The governor is the constitutional head of state, representative of the President of India. He possesses largely ceremonial responsibilities apart from law and order responsibilities. The Legislative Assembly of Nagaland (Vidhan Sabha) is the real executive and legislative body of the state. The 60-member Vidhan Sabha – all elected members of legislature – forms the government executive and is led by the Chief minister.
Dimapur is the largest city in Nagaland, Kiphire, Kohima, Longleng, Mokokchung, Mon, Phek, Tuensang, Wokha, and Zunheboto are some major districts of Nagaland.

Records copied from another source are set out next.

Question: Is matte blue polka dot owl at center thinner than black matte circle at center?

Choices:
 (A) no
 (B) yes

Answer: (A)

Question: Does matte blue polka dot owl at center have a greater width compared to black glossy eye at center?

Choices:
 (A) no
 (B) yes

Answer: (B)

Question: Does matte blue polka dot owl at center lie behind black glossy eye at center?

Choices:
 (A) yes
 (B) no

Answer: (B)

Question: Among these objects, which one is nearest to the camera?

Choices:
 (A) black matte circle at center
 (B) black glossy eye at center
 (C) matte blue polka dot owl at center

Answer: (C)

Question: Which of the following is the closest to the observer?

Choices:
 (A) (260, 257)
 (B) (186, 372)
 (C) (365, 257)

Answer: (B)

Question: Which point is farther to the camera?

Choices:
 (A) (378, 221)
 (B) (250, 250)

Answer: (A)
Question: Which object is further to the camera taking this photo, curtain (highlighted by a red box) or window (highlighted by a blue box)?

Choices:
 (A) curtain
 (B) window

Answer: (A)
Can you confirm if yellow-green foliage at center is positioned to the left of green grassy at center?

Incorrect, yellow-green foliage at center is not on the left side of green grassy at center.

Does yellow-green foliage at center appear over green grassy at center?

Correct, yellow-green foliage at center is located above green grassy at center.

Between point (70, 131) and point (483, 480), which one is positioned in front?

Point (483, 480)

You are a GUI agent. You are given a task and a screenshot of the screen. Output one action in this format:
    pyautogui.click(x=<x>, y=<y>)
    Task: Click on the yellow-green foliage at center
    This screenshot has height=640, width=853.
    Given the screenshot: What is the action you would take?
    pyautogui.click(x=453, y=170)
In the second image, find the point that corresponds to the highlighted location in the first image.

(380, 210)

The 16 main tribes of Nagaland are Angami, Ao, Chakhesang, Chang, Dimasa Kachari, Khiamniungan, Konyak, Kuki, Lotha, Phom, Pochury, Rengma, Sangtam, Sumi, Yimchunger, and Zeliang. The Angamis, Aos, Konyaks, Lothas, and Sumis are the largest Naga tribes; there are several smaller tribes as well (see List of Naga tribes).

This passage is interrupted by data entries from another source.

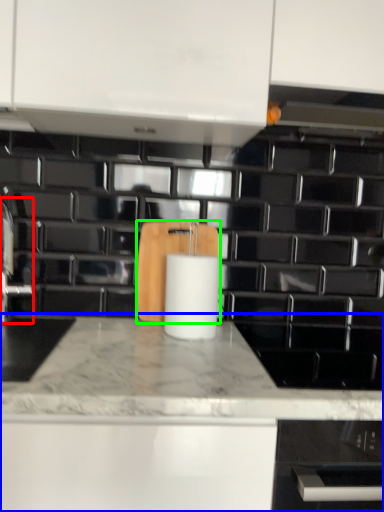 Question: Based on their relative distances, which object is farther from faucet (highlighted by a red box)? Choose from countertop (highlighted by a blue box) and cutting board (highlighted by a green box).

Choices:
 (A) countertop
 (B) cutting board

Answer: (A) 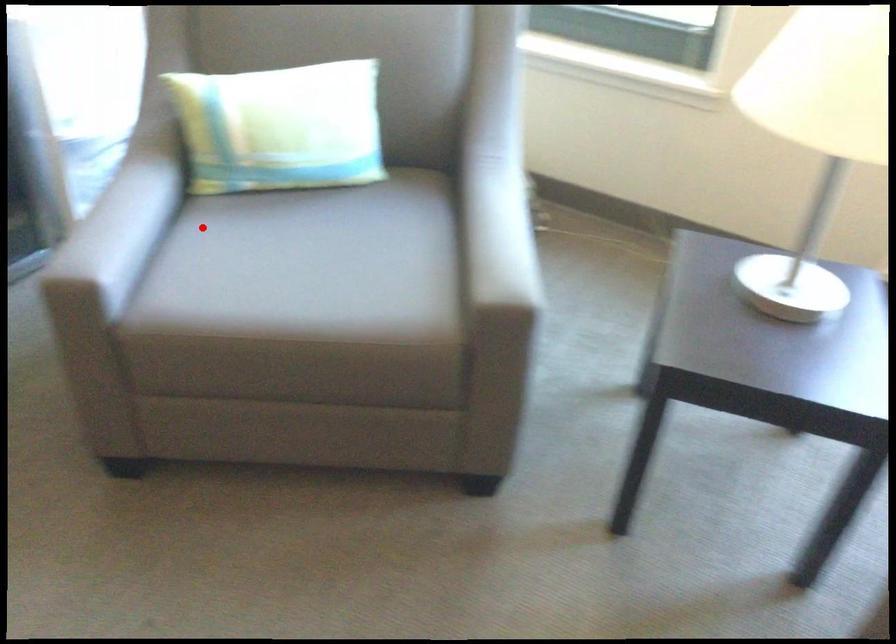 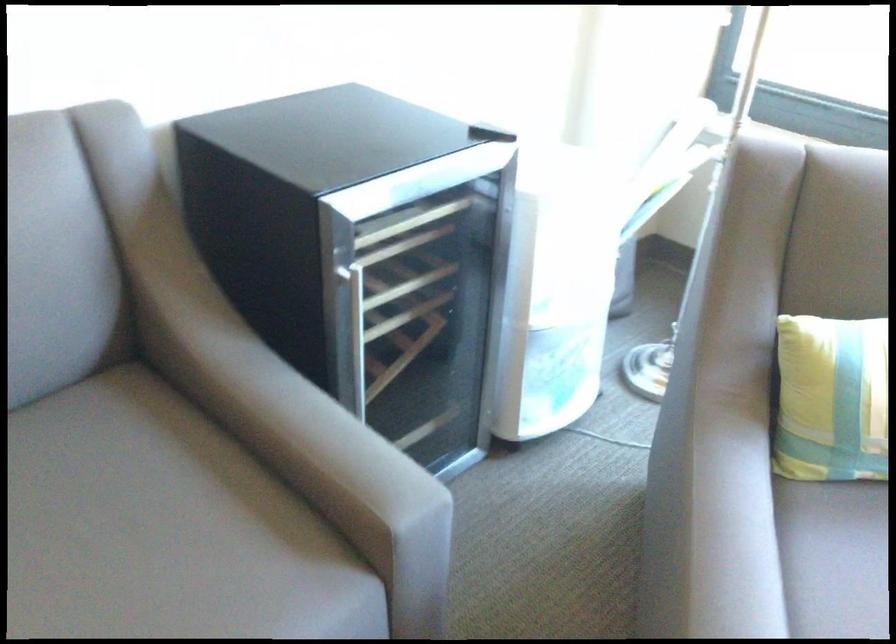 The point at the highlighted location is marked in the first image. Where is the corresponding point in the second image?

(837, 553) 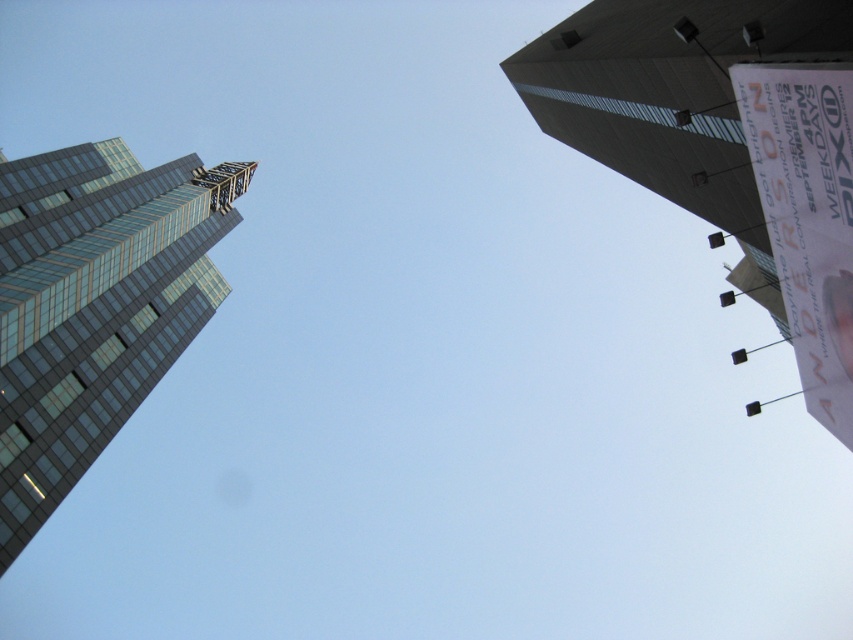 Question: Among these objects, which one is farthest from the camera?

Choices:
 (A) glassy steel skyscraper at left
 (B) smooth concrete tower at upper right

Answer: (A)

Question: Which of the following is the closest to the observer?

Choices:
 (A) (619, 99)
 (B) (122, 390)

Answer: (A)

Question: Does smooth concrete tower at upper right have a larger size compared to glassy steel skyscraper at left?

Choices:
 (A) no
 (B) yes

Answer: (A)

Question: Which of the following is the closest to the observer?

Choices:
 (A) smooth concrete tower at upper right
 (B) glassy steel skyscraper at left

Answer: (A)

Question: Is the position of smooth concrete tower at upper right less distant than that of glassy steel skyscraper at left?

Choices:
 (A) no
 (B) yes

Answer: (B)

Question: Can you confirm if smooth concrete tower at upper right is bigger than glassy steel skyscraper at left?

Choices:
 (A) yes
 (B) no

Answer: (B) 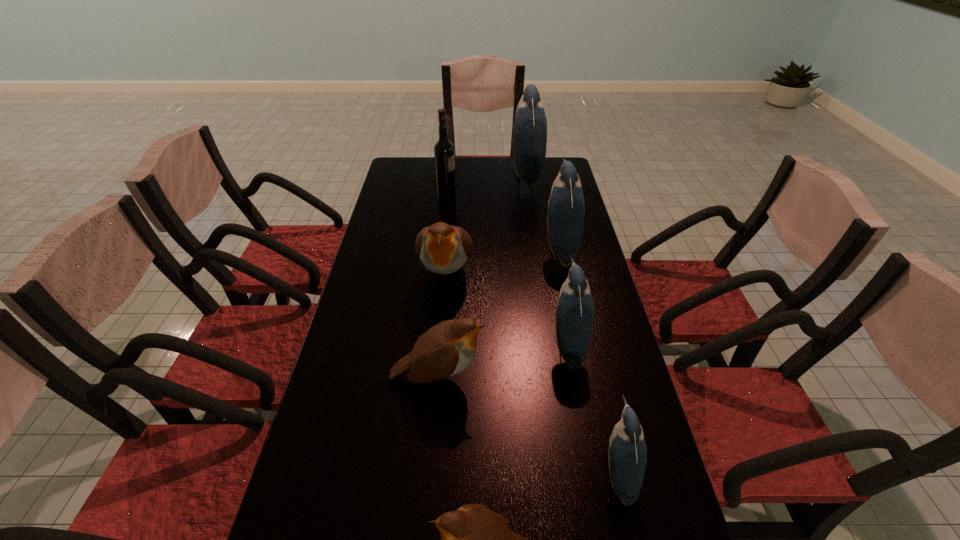 Identify the location of free space located at the tip of the second nearest blue bird's beak. (434, 344).

You are a GUI agent. You are given a task and a screenshot of the screen. Output one action in this format:
    pyautogui.click(x=<x>, y=<y>)
    Task: Click on the blank space located at the face of the second farthest brown bird
    This screenshot has height=540, width=960.
    Given the screenshot: What is the action you would take?
    pyautogui.click(x=531, y=377)

The image size is (960, 540). Identify the location of free region located at the tip of the sixth farthest bird's beak. (481, 471).

The image size is (960, 540). Find the location of `free point located at the tip of the sixth farthest bird's beak`. free point located at the tip of the sixth farthest bird's beak is located at coordinates (414, 471).

The width and height of the screenshot is (960, 540). What are the coordinates of `free location located at the tip of the sixth farthest bird's beak` in the screenshot? It's located at (486, 471).

You are a GUI agent. You are given a task and a screenshot of the screen. Output one action in this format:
    pyautogui.click(x=<x>, y=<y>)
    Task: Click on the object at the far edge
    
    Given the screenshot: What is the action you would take?
    pyautogui.click(x=530, y=126)

Where is `object that is positioned at the left edge`? object that is positioned at the left edge is located at coordinates click(446, 349).

At what (x,y) coordinates should I click in order to perform the action: click on object situated at the far right corner. Please return your answer as a coordinate pair (x, y). The width and height of the screenshot is (960, 540). Looking at the image, I should click on (530, 126).

Locate an element on the screen. The image size is (960, 540). free region at the far edge is located at coordinates (460, 163).

I want to click on free location at the left edge, so click(399, 212).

Most of the state’s population, about 68 percent, depends on rural cultivation. The main crops are rice, millet, maize, and pulses. Cash crops, like sugarcane and potato, are also grown in some parts. Plantation crops such as premium coffee, cardamom, and tea are grown in hilly areas in small quantities with a large growth potential. Most people cultivate rice as it is the main staple diet of the people. About 80% of the cropped area is dedicated to rice. Oilseeds is another, higher income crop gaining ground in Nagaland.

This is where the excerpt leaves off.